The justices also lamented how the ruling will more dramatically affect low-income women, who may not be able to afford to travel for necessary out-of-state abortion care.

“Today’s decision, the majority says, permits ‘each State’ to address abortion as it pleases,” they wrote. “That is cold comfort, of course, for the poor woman who cannot get the money to fly to a distant State for a procedure.”

They also warned that some legislatures could move to block women from traveling out of state to receive an abortion or abortion medication.

“Those without money or childcare or the ability to take time off from work will not be so fortunate. Maybe they will try an unsafe method of abortion, and come to physical harm, or even die. Maybe they will undergo pregnancy and have a child, but at significant personal or familial cost,” they wrote. “At the least, they will incur the cost of losing control of their lives.
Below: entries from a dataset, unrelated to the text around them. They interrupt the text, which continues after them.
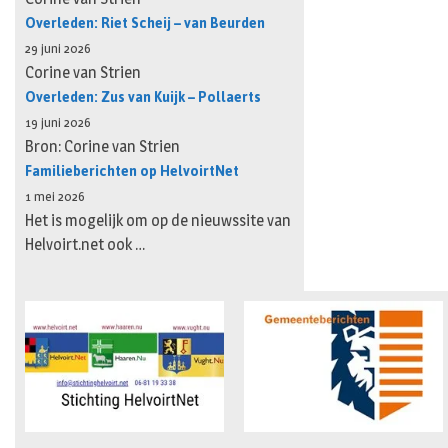
Overleden: Riet Scheij – van Beurden
29 juni 2026
Corine van Strien
Overleden: Zus van Kuijk – Pollaerts
19 juni 2026
Bron: Corine van Strien
Familieberichten op HelvoirtNet
1 mei 2026
Het is mogelijk om op de nieuwssite van
Helvoirt.net ook …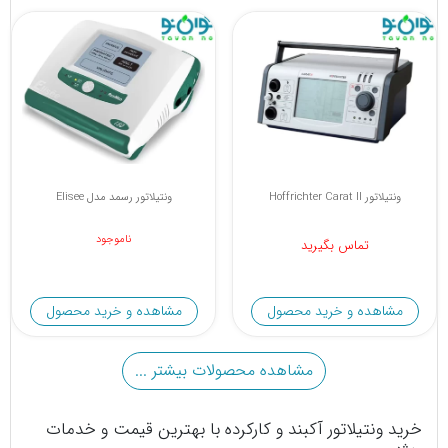
ونتیلاتور Hoffrichter Carat II
ونتیلاتور رسمد مدل Elisee
ناموجود
تماس بگیرید
مشاهده و خرید محصول
مشاهده و خرید محصول
مشاهده محصولات بیشتر ...
خرید ونتیلاتور آکبند و کارکرده با بهترین قیمت و خدمات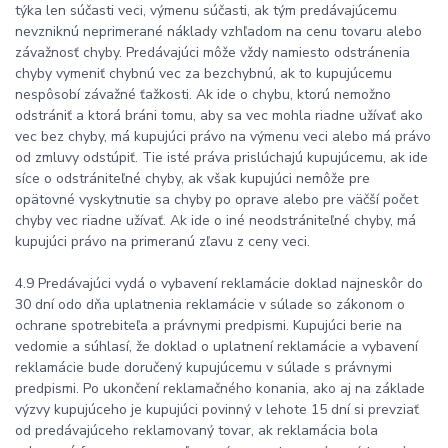
týka len súčasti veci, výmenu súčasti, ak tým predávajúcemu
nevzniknú neprimerané náklady vzhľadom na cenu tovaru alebo
závažnosť chyby. Predávajúci môže vždy namiesto odstránenia
chyby vymeniť chybnú vec za bezchybnú, ak to kupujúcemu
nespôsobí závažné ťažkosti. Ak ide o chybu, ktorú nemožno
odstrániť a ktorá bráni tomu, aby sa vec mohla riadne užívať ako
vec bez chyby, má kupujúci právo na výmenu veci alebo má právo
od zmluvy odstúpiť. Tie isté práva prislúchajú kupujúcemu, ak ide
síce o odstrániteľné chyby, ak však kupujúci nemôže pre
opätovné vyskytnutie sa chyby po oprave alebo pre väčší počet
chyby vec riadne užívať. Ak ide o iné neodstrániteľné chyby, má
kupujúci právo na primeranú zľavu z ceny veci.
4.9 Predávajúci vydá o vybavení reklamácie doklad najneskôr do
30 dní odo dňa uplatnenia reklamácie v súlade so zákonom o
ochrane spotrebiteľa a právnymi predpismi. Kupujúci berie na
vedomie a súhlasí, že doklad o uplatnení reklamácie a vybavení
reklamácie bude doručený kupujúcemu v súlade s právnymi
predpismi. Po ukončení reklamačného konania, ako aj na základe
výzvy kupujúceho je kupujúci povinný v lehote 15 dní si prevziať
od predávajúceho reklamovaný tovar, ak reklamácia bola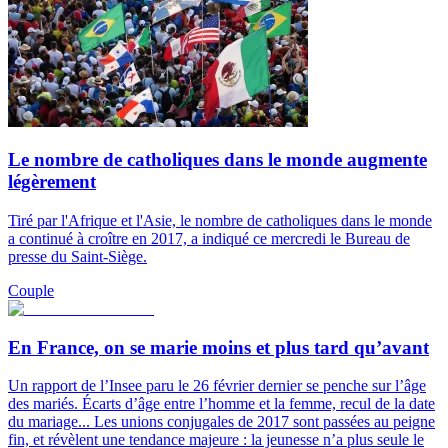
Le nombre de catholiques dans le monde augmente
légèrement
Tiré par l'Afrique et l'Asie, le nombre de catholiques dans le monde
a continué à croître en 2017, a indiqué ce mercredi le Bureau de
presse du Saint-Siège.
Couple
En France, on se marie moins et plus tard qu’avant
Un rapport de l’Insee paru le 26 février dernier se penche sur l’âge
des mariés. Écarts d’âge entre l’homme et la femme, recul de la date
du mariage... Les unions conjugales de 2017 sont passées au peigne
fin, et révèlent une tendance majeure : la jeunesse n’a plus seule le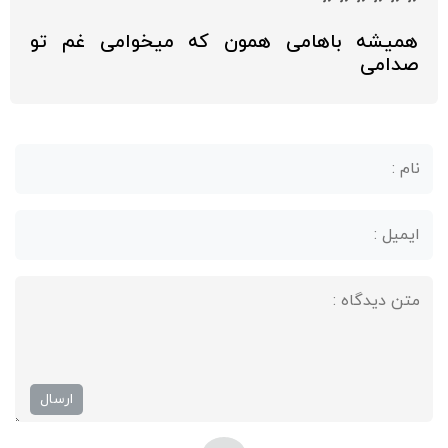
همیشه باهامی همون که میخوامی غم تو
صدامی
The Constitution will, today’s majority holds, provide no shield, despite its guarantees of liberty and equality for all.”

In another section of their dissent, the court’s liberal wing took aim at what they called the majority’s “cavalier approach to overturn” precedents explaining that they have only selectively overturned past rulings on issues that appeal to political and social conservatives.

“Either the mass of the majority’s opinion is hypocrisy, or additional constitutional rights are under threat. It is one or the other,” they wrote.

And in a final pointed stab, the dissenting justices wrapped their opinion with a seeming personal criticism of the court’s majority, comparing the justices unflatteringly to some of their conservative predecessors and suggesting that the court has become irreversibly political.

“The American public, [past conservative justices] thought, should never conclude that its constitutional protections hung by a thread that a new majority, adhering to a new ‘doctrinal school,’ could ‘by dint of numbers’ alone expunge their rights,” they continued.